If corporations were permitted to use an average of interest rates over the last 30 years, then their obligations would be much easier to meet today. They should still have to amortize their underfunding toward an appropriate standard of funded status, but they should be able to use an interest rate that is more likely to reflect rates over the long time-horizon of pension liabilities.
Keep in mind that this is not a one-way street. The way the law is written today, if interest rates spike higher, the stated value of liabilities will immediately drop, according to the legally-mandated discount rate pensions use to measure their liabilities. Corporations would be able to claim that their pensions were fully funded, and they would have to make no contributions at all.
In contrast, under the interest-rate-averaging proposal, contributions would be required all the time, but on a more manageable and predictable basis. That would not only provide a boost for DB plan sponsors and, by extension, asset managers, but it would also help with federal deficit reduction and the fiscal cliff issues that have been only temporarily resolved.
Congress is already aware that this reform can raise substantial revenue. If smaller pension contributions are made in the next 10 years, then there will be less in tax deductions for those contributions. Using Washington math, decreasing deductions equals increasing revenues.
This past summer, Congress passed legislation that allowed some interest-rate smoothing. However, that provision really only provided relief on a decreasing basis over three years. Numerous corporate pension executives have told me that provides little real relief. Many have decided not to take advantage of it because three years from now they will face these same problems. If Congress were to make this legislation permanent, corporations would be more likely to keep their pensions in place. It’s estimated that such a move could raise between $70 billion and $100 billion more than the $9 billion generated from the existing provision.
If Congress takes this action, corporate DB pension plans would be able to pursue investment strategies that are focused on long-term returns rather than funded-status volatility. If the law remains as it is, expect continued interest in conservative liability-driven investment (LDI) and de-risking strategies, which could lead to pensions missing out on alpha-generation opportunities, as well as continued closing of corporate DB pension plans.

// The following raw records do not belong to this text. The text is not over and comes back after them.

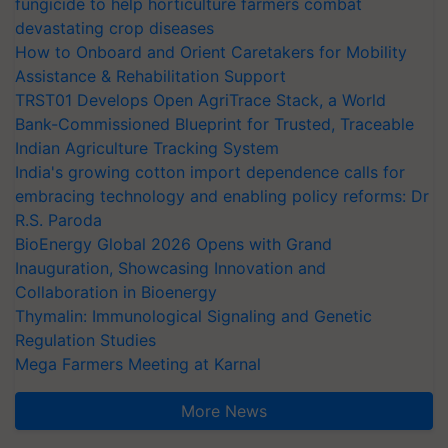
fungicide to help horticulture farmers combat
devastating crop diseases
How to Onboard and Orient Caretakers for Mobility
Assistance & Rehabilitation Support
TRST01 Develops Open AgriTrace Stack, a World
Bank-Commissioned Blueprint for Trusted, Traceable
Indian Agriculture Tracking System
India's growing cotton import dependence calls for
embracing technology and enabling policy reforms: Dr
R.S. Paroda
BioEnergy Global 2026 Opens with Grand
Inauguration, Showcasing Innovation and
Collaboration in Bioenergy
Thymalin: Immunological Signaling and Genetic
Regulation Studies
Mega Farmers Meeting at Karnal
More News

The federal government has always had trouble getting pension legislation right. However, it is generally good at avoiding disaster. While solving the immediate problems of the fiscal cliff and debt ceiling, Congress also can and should address the long-term issue of retirement security for millions of working people. If such pension reform does pass, it would also be a boon for the asset management industry due to the potential to maintain or increase the number of DB pension plan mandates.